Many plans to improve suburban transit options throughout the region have to deal with the A-2 gauntlet of crossovers and switches, including the Midwest High Speed Rail Association’s CrossRail Chicago vision to electrify parts of the Milwaukee West and North Central Service to ultimately through-route future high-speed rail trains through McCormick Place and Union Station to O’Hare Airport.

But the Metra Electric is the backbone of the CrossRail Chicago plan, and the polar vortex has not been kind to the MED. In case you were too busy watching the A-2 videos, a one-two punch of the cold wreaking havoc on the catenary and a freight derailment taking out an overhead truss in Harvey has shut down the Metra Electric for the last two days, with the shutdown continuing at least through tomorrow. (The South Shore Line, which uses Metra’s tracks north of Kensington/115th, is also suspended.) With all the other problems the MED has in terms of ridership losses outpacing the rest of the system and the overall levels of disinvestment in the MED’s marketshed as a whole, a three-day shutdown is the last thing the line needs.

Not great.

But as I said earlier, something very interesting is happening in the south suburbs tomorrow, and it’s shaping up to be a mini pilot study of a lot of the things this blog routinely offers up. Included in the mitigation plan for tomorrow is the following:

  • Fare integration with Pace and the CTA. The three service boards inevitably get caught up in “who takes the loss?” tit-for-tats whenever an actual fare integration plan gets floated, but Pace, Metra, and the CTA have something of a gentlemen’s agreement when it comes to service disruptions and accepting tickets from sister agencies. While the shutdown contingency plan on the MED is far from a real fare integration scheme, Pace and the CTA opening their (bus and Red Line) doors to Metra fares on a handful of routes is a good start.
  • Timed, free bus shuttles to Metra trains. Metra’s working with Pace to provide limited bus shuttles between pairs of MED stations and Rock Island stations, and they’re running them for free! There are only three sets of shuttles being offered, and schedules are not perfect – looking at you, half hour layover in Oak Forest – but it’s a start.
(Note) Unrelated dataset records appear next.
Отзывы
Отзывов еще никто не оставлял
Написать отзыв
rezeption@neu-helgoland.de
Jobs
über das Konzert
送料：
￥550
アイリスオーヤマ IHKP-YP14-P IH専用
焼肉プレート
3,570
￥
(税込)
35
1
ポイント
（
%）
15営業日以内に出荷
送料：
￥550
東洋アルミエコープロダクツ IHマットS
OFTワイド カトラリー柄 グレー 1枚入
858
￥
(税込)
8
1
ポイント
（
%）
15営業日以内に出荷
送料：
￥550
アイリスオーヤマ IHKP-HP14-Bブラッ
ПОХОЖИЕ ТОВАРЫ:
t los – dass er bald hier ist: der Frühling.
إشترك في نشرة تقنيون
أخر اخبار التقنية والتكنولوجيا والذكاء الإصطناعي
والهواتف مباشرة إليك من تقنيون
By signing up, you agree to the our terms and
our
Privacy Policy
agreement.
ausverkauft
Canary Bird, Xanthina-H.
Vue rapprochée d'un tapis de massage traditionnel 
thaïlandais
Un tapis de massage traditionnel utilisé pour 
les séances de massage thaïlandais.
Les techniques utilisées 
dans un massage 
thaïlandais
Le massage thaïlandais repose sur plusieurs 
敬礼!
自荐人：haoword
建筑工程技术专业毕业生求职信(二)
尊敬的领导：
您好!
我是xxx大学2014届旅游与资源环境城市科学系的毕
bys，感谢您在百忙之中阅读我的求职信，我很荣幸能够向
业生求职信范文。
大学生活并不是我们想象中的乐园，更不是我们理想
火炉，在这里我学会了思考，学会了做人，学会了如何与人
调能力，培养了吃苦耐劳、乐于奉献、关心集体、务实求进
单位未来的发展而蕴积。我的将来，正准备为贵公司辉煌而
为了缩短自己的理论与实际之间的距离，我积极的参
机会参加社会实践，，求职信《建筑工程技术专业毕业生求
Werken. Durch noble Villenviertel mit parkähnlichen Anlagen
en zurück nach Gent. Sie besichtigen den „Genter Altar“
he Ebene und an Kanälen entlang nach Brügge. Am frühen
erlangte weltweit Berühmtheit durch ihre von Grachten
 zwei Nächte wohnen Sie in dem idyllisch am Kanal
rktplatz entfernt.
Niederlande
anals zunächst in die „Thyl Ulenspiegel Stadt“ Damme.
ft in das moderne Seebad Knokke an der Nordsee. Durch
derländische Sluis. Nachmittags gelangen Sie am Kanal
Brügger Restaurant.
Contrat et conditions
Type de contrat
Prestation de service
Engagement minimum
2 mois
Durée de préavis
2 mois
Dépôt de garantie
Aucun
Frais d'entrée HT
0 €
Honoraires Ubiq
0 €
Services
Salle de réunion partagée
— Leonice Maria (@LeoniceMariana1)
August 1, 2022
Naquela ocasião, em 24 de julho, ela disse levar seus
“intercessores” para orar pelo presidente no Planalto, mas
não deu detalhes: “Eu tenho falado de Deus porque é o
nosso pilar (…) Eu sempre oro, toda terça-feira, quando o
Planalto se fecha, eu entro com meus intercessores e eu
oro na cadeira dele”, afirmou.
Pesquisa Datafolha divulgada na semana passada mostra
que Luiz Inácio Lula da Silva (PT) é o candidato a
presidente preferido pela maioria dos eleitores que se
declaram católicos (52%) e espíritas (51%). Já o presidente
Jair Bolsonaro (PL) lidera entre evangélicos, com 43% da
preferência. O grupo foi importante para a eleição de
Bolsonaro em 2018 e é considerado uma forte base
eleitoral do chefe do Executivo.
It’s not a perfect plan – there’s a glaring hole in free bus coverage south of 95th Street in Roseland and Pullman, the small-but-non-zero group of Rock Island riders who transfer to the Metra Electric in Blue Island and head to Hyde Park are still screwed, there are a lot of suburban MED stations with no transit alternatives at all, etc. – but I hope Metra, Pace, and the CTA collect some data from tomorrow’s experiment to see what works, what doesn’t, and what takeaways there are for similar contingency service in the future. While Metra likely hopes tomorrow is a one-off situation, this is a unique opportunity to gather and analyze data that can be used to bolster future contingency plans or even make its way into regular service some day.